April - Additions and some new research

One aspect of this website resource is the Guest Gallery, which enables other collectors and researchers to kindly share information about miniature portraits. This month a kind researcher has submitted information about Benjamin Trott and a portrait he painted of Dr John Floyd. To read more, see  View

There have been a variety of additions to the collection, but I have been behind in posting them onto the website, so some have been acquired more recently than others.

One is an attractive miniature by an American artist. Although perhaps not by a top artist, I feel it must be possible to attribute an artist, but so far have been uncertain. Expert opinion on an attribution would be welcome.

The miniature portrait of an unidentfied young lady in a black dress with a white lace shawl was painted in Boston around 1835-1840.

For more detail, see View

Another recent addition is a most attractive miniature of an unidentified young lady in a white dress by a British artist whose work appears infrequently.

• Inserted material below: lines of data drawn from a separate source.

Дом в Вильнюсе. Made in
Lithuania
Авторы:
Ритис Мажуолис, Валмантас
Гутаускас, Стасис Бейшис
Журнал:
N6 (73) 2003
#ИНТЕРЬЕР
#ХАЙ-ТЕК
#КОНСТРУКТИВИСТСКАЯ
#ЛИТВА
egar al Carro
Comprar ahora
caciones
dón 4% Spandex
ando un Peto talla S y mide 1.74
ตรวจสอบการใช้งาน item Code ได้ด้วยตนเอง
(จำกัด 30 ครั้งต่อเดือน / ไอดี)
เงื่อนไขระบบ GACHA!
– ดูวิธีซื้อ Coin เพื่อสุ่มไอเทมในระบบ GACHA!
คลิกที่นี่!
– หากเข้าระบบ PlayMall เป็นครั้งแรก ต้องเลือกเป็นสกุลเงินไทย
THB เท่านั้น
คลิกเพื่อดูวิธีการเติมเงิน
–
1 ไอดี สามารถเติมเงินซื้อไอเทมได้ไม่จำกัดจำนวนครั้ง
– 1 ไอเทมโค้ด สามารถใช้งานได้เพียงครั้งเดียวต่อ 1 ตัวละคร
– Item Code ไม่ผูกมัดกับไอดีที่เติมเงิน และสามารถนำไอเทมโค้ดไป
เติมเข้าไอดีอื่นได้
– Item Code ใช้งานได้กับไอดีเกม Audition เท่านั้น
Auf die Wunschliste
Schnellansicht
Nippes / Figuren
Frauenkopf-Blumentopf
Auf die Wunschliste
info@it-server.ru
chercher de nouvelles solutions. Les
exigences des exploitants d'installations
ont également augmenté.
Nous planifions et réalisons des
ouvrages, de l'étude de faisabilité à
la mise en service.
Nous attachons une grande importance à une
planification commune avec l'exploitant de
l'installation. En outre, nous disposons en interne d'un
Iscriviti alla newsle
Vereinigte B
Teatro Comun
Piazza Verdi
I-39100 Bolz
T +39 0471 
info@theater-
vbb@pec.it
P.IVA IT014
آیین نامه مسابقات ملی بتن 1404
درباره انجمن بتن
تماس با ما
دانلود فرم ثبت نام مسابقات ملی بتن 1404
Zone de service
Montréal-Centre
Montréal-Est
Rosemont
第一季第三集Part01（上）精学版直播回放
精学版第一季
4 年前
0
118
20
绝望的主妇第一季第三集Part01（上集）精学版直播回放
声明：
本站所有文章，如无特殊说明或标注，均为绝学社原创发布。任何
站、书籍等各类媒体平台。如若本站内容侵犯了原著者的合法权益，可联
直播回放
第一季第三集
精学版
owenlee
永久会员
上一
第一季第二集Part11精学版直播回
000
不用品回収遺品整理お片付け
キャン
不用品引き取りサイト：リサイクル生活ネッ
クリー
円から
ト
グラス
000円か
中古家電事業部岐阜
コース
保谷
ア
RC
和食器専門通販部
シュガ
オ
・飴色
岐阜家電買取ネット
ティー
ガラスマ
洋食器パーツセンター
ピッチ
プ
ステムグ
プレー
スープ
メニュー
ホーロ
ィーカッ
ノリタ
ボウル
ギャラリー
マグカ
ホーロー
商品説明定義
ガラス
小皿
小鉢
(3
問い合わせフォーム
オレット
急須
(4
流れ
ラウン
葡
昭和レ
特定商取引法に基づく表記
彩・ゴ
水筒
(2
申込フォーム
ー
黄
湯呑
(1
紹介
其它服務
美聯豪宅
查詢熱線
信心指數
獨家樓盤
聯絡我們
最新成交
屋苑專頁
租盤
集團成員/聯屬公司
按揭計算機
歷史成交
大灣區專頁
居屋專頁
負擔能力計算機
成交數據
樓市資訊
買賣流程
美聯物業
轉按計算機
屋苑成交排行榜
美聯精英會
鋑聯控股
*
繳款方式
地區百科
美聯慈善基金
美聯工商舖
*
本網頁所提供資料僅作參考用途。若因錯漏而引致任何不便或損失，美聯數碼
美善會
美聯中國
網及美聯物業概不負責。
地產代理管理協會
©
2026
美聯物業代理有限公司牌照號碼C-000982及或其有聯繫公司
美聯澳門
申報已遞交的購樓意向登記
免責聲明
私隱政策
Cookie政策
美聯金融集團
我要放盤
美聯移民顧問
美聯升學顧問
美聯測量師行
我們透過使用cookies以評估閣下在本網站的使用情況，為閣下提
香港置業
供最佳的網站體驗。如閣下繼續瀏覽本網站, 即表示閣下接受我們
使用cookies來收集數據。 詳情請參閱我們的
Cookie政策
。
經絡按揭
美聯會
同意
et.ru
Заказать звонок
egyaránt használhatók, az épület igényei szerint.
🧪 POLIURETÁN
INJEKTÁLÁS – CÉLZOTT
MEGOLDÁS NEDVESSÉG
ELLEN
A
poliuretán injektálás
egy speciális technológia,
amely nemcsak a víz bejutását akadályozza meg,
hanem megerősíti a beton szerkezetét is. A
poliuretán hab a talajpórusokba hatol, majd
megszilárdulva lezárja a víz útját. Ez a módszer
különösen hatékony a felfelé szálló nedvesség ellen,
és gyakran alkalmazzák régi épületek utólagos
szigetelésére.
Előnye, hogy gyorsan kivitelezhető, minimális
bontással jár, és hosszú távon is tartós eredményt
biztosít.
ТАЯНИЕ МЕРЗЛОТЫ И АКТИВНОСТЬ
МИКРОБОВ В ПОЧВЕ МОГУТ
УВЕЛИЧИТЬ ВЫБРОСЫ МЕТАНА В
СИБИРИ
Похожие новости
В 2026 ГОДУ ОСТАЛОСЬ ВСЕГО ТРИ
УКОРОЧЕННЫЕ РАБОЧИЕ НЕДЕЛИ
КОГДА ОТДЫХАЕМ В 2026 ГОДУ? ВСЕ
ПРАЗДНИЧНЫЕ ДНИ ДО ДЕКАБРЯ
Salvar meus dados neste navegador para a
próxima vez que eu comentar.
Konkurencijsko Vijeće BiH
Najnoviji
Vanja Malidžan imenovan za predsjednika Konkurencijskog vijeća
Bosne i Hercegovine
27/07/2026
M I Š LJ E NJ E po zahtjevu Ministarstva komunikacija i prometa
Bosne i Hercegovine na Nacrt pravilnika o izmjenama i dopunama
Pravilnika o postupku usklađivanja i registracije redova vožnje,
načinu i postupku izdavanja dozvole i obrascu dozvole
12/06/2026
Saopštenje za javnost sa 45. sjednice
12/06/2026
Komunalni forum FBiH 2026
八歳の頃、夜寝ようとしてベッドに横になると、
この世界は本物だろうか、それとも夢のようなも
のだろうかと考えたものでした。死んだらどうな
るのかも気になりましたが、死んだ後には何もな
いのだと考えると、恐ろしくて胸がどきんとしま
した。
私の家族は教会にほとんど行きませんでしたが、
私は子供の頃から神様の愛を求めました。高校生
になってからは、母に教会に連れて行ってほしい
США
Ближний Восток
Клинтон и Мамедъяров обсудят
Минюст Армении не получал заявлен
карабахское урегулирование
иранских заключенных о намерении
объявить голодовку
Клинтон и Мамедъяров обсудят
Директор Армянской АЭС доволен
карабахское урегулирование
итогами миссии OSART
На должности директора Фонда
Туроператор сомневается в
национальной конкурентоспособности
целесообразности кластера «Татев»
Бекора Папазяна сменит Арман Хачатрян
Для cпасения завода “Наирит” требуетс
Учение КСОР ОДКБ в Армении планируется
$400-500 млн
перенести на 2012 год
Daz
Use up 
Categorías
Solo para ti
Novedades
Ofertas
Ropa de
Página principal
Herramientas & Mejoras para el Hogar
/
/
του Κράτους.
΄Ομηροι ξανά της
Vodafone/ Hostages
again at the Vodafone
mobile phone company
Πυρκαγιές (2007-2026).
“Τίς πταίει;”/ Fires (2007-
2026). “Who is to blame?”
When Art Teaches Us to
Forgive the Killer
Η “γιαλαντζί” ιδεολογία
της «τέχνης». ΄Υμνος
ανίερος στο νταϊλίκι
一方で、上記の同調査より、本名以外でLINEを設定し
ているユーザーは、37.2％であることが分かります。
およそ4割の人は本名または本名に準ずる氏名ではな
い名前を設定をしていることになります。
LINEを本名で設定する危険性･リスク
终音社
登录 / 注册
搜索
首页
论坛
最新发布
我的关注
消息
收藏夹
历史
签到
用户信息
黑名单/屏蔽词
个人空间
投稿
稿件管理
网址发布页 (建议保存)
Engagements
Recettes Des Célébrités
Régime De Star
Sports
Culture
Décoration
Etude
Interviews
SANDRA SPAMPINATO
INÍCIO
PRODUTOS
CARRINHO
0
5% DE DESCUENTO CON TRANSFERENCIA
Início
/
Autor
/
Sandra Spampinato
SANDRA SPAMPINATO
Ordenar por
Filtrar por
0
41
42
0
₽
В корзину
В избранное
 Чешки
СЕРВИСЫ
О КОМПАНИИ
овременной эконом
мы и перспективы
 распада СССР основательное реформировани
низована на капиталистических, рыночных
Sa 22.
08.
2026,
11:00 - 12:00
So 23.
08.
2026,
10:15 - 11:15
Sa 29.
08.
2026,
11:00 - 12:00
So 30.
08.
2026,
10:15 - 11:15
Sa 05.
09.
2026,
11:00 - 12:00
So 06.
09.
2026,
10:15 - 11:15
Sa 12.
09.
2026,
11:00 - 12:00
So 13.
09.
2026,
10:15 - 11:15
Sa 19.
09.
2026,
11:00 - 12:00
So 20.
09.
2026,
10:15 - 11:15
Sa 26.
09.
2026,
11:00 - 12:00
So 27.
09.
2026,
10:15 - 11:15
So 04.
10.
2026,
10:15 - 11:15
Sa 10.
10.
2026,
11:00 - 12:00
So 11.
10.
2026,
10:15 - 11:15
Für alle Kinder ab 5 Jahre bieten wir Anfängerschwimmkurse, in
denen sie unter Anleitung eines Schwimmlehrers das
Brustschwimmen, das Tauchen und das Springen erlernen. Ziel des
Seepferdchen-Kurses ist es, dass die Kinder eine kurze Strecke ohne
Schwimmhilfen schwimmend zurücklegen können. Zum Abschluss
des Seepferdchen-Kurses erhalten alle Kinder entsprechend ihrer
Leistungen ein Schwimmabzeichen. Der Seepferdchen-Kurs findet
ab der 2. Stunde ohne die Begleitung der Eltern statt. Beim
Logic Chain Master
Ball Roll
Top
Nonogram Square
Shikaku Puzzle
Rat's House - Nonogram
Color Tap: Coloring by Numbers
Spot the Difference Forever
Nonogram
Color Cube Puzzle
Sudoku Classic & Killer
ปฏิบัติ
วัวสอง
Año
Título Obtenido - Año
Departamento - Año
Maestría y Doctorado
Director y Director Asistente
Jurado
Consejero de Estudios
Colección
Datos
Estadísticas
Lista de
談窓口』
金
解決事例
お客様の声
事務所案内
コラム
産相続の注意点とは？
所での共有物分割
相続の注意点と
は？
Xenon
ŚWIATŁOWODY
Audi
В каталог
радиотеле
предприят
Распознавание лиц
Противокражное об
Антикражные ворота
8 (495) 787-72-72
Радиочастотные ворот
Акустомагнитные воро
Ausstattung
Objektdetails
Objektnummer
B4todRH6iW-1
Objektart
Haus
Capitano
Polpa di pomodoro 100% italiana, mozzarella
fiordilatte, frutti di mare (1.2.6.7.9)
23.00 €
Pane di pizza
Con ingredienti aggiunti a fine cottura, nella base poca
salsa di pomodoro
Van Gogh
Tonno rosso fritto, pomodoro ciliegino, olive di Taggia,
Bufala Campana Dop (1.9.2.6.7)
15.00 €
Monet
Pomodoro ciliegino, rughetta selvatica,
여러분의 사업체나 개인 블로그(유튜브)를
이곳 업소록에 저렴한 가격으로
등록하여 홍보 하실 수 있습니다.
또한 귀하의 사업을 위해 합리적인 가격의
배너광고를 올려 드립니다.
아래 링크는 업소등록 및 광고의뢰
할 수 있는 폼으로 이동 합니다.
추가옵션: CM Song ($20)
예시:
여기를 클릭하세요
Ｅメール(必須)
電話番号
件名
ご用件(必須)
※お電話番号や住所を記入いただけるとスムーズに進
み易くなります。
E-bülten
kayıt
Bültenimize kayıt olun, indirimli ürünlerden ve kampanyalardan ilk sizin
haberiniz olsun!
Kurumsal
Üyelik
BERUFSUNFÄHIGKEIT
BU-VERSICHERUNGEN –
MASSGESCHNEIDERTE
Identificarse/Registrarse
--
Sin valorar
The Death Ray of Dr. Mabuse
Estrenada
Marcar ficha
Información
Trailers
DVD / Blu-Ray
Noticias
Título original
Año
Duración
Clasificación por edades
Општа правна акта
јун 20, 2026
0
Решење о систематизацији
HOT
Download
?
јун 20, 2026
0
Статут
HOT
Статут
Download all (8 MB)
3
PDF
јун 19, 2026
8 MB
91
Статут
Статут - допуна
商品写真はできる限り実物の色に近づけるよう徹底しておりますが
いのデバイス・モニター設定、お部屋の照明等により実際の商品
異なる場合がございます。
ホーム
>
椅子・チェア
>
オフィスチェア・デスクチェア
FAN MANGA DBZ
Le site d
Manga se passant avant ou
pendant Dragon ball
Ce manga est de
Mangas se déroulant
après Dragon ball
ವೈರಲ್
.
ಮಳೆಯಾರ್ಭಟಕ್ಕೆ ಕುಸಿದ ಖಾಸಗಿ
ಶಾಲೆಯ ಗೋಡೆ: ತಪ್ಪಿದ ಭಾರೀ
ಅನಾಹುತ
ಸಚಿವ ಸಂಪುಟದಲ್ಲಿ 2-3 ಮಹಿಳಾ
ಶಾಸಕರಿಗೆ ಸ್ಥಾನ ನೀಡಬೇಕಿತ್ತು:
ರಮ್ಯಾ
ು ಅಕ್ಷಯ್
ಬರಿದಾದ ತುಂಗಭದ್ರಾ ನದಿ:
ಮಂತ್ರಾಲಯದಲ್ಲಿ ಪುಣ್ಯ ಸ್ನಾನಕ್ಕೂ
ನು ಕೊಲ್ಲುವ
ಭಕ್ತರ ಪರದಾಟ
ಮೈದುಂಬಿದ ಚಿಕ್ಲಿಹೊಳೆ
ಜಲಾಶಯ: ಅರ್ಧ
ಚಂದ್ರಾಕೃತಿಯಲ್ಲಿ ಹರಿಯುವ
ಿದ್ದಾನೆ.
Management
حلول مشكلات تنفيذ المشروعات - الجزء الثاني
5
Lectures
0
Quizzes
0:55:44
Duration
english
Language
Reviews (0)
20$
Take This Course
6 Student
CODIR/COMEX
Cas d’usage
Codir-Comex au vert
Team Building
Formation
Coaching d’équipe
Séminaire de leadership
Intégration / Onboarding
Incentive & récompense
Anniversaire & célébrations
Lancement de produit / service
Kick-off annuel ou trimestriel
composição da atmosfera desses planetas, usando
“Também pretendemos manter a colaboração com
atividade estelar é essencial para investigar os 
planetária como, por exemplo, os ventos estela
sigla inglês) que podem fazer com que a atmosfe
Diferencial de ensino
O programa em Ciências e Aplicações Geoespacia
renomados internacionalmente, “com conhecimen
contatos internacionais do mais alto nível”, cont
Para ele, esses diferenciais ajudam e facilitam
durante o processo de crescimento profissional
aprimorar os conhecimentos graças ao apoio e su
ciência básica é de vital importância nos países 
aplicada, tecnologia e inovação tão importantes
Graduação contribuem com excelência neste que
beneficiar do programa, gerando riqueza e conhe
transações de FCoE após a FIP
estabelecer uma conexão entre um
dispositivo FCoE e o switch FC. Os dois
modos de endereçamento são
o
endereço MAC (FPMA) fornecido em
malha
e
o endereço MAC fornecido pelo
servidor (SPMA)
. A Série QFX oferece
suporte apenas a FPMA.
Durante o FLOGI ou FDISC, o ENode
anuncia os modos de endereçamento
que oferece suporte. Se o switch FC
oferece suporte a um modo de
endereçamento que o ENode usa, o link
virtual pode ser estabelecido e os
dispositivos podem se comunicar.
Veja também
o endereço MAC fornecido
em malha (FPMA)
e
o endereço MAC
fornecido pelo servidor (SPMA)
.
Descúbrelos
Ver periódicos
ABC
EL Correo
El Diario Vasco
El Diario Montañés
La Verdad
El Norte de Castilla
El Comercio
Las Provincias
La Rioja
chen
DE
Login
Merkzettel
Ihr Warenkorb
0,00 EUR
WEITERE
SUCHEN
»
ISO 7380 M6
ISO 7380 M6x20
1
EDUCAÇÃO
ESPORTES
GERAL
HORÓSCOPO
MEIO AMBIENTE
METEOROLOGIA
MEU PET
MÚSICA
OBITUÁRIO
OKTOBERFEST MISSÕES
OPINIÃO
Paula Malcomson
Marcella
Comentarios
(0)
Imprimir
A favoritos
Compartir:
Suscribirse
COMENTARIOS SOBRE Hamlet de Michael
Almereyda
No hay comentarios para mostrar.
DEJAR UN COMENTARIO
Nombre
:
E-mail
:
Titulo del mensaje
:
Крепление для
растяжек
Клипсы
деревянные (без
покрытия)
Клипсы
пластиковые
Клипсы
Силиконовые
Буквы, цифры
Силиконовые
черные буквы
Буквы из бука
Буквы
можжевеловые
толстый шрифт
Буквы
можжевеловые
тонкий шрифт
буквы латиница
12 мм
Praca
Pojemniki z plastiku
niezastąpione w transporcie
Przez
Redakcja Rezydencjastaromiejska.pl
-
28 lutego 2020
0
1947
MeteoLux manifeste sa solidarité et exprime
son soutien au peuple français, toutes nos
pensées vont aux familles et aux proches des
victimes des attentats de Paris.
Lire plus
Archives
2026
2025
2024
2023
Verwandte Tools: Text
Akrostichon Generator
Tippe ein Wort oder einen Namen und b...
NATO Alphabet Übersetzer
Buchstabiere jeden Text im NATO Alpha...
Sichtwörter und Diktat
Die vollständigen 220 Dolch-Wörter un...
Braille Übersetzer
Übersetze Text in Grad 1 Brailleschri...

The miniature was offered for sale at auction as by an unknown artist, and so was bought very cheaply, but a kind expert has identified the artist as Nicholas Freese (1762-after 1824).

Foskett notes that he was active in London in 1794-1814. Judging by the hairstyle, this would appear to be one of his later works probably dating to around 1810-1812.

Foskett says very little about Freese, but the advent of the Internet has readily enabled research into the artist and so to find how he fitted into 19C society.

For example, his daughter Mary was an actress who married Henry Kemble of the famous theatrical family.

Sadly, he had a son George who was killed during the Napoleonic Wars and Nicholas then exhibited a portrait of his son at the RA in his memory. For more about Nicholas Freese see  View

For two recently acquired French miniatures, one by a previously unknown artist, see View and View  Both miniatures are of similar size, but it is interesting to compare them and see the effects of the French Revolution on men's clothes. The second man has no wig, and is wearing the colours of the revolution, as a patriotic gesture, but also to avoid potential persecution as a Bourbon supporter. It is also interesting to note that the "rosy" background to the 1785 miniature, has turned to a sombre grey colour for the 1795 portrait, something more in keeping with events of the intervening ten years.